Visitors will have the opportunity to view an exhibition of the works of celebrated Norfolk-born landscape painter, Edward Seago, at Sandringham House this season.
The annual exhibition, Edward Seago at Sandringham, will feature paintings collected by several members of the Royal family, along with a collection of previously unseen sketches by the artist.
Other highlights will include landscapes painted during the 1956-57 voyage in the Royal Yacht Britannia, when Seago was invited to accompany the Duke of Edinburgh. And several paintings with a distinct Norfolk theme and views of Sandringham, where Seago was a frequent guest of the Queen Mother over many years.
Helen Walch, public enterprises manager for the Sandringham Estate, said: “The paintings in this exhibition are drawn from the works of Edward Seago, which normally hang in Sandringham House, paintings given to members of the Royal family over several decades.
“At the heart of the exhibition are paintings selected from the many works Seago created during his 1956 voyage, including a pair of portraits – one by Seago of the Duke of Edinburgh and one by the Duke of Seago.”
Seago was born in Norwich and although he travelled extensively throughout his life, his home was always in Norfolk and the landscapes, coasts and skies of Norfolk form a major part of his work.

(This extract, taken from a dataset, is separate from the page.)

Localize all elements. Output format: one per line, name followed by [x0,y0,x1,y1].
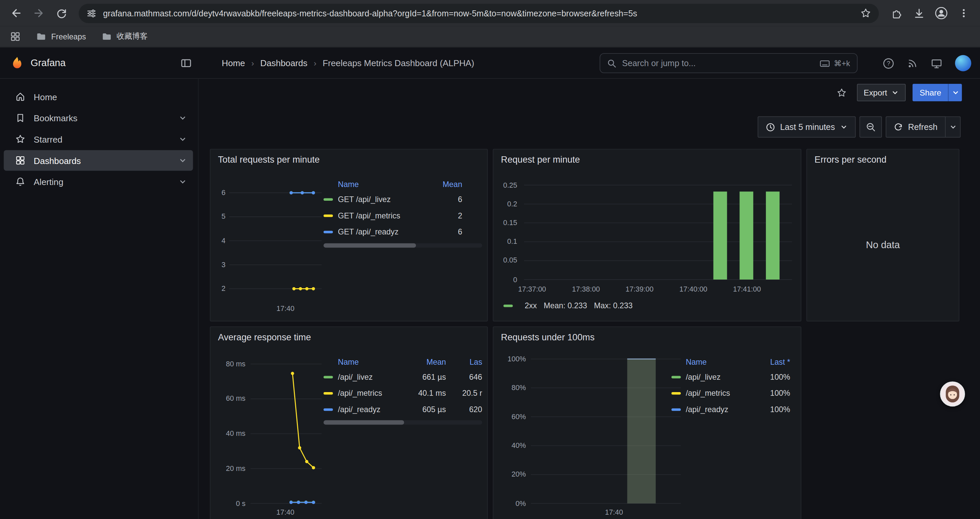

Helen said: “Seago painted Norfolk landscapes all his life, so it is appropriate that most of the remaining pictures have a strong Norfolk connection, but there are also other landscapes and two equestrian subjects.”
During the selection process for the exhibition, Sandringham staff were excited to discover a small portfolio of cartoons and sketches made by Seago during his visits to Sandringham.
Helen said: “His knack of creating caricatures from signatures was clearly in demand, as shown by the number of examples in the portfolio, all on Sandringham writing paper and providing a Who’s Who of the King and Queen’s guests.
“Also in the portfolio are some charming drawings and sketches which may be preparatory drawings, or might have been done either to show others guests what he was working on at the time. Or they may have been simply to impress – the steeplechase sketches in particular convey the speed and excitement of racing in just a few pen strokes.”
The Ballroom exhibition is open from tomorrow until Sunday, November 2. Entry is included in the admission fee to the house.